• **Instructions to follow**: Give the data again exactly, from its opening line through the line in which "Efectos con Cartas (911, 1851)" appears.

★ ★ ★ ★ ★

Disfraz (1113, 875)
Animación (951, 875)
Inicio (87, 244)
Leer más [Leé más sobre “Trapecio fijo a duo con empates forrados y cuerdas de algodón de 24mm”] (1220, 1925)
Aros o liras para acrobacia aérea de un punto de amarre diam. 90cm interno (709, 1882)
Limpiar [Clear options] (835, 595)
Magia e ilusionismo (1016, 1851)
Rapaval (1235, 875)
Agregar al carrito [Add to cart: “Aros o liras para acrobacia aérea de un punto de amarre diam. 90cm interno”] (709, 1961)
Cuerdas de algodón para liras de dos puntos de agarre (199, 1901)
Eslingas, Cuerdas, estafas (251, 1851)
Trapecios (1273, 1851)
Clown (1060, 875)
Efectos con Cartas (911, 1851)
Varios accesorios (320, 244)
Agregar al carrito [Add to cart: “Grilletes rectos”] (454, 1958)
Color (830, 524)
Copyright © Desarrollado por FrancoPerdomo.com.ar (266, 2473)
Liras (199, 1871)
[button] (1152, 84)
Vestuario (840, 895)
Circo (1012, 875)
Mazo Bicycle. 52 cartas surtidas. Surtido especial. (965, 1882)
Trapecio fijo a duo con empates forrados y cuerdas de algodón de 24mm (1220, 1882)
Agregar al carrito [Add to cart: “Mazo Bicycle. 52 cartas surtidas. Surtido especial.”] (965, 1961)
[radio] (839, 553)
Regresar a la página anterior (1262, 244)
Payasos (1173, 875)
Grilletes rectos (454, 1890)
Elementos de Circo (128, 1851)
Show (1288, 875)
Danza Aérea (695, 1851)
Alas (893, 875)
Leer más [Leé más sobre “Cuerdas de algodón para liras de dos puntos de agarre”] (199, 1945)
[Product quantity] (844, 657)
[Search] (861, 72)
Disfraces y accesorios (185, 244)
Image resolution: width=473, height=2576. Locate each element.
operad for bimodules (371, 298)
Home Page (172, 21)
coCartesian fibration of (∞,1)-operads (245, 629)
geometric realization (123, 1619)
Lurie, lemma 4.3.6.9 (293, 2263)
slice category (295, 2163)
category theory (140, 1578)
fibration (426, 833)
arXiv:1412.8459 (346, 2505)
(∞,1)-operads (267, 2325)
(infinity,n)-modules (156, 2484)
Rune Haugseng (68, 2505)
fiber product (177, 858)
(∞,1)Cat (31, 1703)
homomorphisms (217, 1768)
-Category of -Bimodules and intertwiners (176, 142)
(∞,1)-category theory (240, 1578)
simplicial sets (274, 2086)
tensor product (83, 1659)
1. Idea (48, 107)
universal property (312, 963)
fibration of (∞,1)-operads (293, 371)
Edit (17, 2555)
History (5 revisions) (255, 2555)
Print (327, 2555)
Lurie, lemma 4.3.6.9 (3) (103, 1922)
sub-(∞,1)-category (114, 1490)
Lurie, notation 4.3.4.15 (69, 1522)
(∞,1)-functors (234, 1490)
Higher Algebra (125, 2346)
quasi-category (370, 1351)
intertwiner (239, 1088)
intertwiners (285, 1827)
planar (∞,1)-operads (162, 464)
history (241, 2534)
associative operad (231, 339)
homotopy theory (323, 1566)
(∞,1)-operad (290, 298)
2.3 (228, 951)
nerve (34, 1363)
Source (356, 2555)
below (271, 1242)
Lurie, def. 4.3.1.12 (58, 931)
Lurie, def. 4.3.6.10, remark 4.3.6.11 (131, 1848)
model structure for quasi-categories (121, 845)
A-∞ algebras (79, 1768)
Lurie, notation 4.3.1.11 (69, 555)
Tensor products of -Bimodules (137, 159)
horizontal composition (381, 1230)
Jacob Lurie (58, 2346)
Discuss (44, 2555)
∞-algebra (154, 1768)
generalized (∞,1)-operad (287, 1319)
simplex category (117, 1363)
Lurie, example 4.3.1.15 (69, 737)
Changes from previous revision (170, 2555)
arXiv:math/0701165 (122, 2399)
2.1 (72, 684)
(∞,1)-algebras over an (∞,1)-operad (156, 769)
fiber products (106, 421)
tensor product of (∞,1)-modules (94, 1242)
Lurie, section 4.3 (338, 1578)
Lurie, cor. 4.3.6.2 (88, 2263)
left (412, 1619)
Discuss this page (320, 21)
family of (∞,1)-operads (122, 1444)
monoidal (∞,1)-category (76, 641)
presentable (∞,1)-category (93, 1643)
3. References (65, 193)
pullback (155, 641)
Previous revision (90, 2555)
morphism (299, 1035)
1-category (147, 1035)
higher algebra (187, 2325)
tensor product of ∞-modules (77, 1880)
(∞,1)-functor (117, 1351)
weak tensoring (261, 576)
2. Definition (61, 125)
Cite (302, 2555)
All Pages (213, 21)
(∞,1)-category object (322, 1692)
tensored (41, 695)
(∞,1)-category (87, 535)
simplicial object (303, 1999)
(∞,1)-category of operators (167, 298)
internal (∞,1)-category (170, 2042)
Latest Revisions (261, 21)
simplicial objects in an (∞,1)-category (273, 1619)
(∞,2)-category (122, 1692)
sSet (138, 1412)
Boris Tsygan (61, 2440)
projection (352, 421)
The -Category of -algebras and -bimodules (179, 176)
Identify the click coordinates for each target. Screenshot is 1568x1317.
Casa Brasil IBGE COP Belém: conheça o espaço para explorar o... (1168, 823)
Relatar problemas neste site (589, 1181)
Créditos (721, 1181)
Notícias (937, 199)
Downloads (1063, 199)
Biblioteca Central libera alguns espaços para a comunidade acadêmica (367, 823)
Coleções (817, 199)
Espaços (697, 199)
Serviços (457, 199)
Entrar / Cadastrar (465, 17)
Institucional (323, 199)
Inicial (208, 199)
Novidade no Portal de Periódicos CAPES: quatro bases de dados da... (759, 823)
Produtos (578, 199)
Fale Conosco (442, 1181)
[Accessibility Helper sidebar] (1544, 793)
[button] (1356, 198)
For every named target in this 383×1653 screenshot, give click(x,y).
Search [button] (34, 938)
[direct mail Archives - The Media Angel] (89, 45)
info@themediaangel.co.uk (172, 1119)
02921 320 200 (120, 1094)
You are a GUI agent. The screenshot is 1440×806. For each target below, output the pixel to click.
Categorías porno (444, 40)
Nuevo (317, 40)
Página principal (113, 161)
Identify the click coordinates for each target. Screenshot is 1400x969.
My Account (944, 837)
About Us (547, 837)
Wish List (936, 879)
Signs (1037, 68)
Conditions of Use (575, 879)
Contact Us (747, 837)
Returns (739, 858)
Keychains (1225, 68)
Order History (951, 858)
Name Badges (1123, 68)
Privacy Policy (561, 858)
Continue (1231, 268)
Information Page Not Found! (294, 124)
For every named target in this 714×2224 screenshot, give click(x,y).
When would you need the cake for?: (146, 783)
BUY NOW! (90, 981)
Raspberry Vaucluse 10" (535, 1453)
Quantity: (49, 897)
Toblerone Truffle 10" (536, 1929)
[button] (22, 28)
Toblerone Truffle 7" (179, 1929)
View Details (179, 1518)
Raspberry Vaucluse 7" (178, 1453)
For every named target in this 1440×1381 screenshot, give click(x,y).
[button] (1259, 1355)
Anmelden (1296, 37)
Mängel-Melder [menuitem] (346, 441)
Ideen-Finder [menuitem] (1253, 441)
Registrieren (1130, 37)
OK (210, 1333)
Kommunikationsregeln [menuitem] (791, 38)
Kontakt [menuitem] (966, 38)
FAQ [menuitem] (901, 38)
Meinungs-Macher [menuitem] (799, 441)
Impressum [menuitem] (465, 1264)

★ ★ ★ ★ ★

• **Result for this task**:
Disfraz (1113, 875)
Animación (951, 875)
Inicio (87, 244)
Leer más [Leé más sobre “Trapecio fijo a duo con empates forrados y cuerdas de algodón de 24mm”] (1220, 1925)
Aros o liras para acrobacia aérea de un punto de amarre diam. 90cm interno (709, 1882)
Limpiar [Clear options] (835, 595)
Magia e ilusionismo (1016, 1851)
Rapaval (1235, 875)
Agregar al carrito [Add to cart: “Aros o liras para acrobacia aérea de un punto de amarre diam. 90cm interno”] (709, 1961)
Cuerdas de algodón para liras de dos puntos de agarre (199, 1901)
Eslingas, Cuerdas, estafas (251, 1851)
Trapecios (1273, 1851)
Clown (1060, 875)
Efectos con Cartas (911, 1851)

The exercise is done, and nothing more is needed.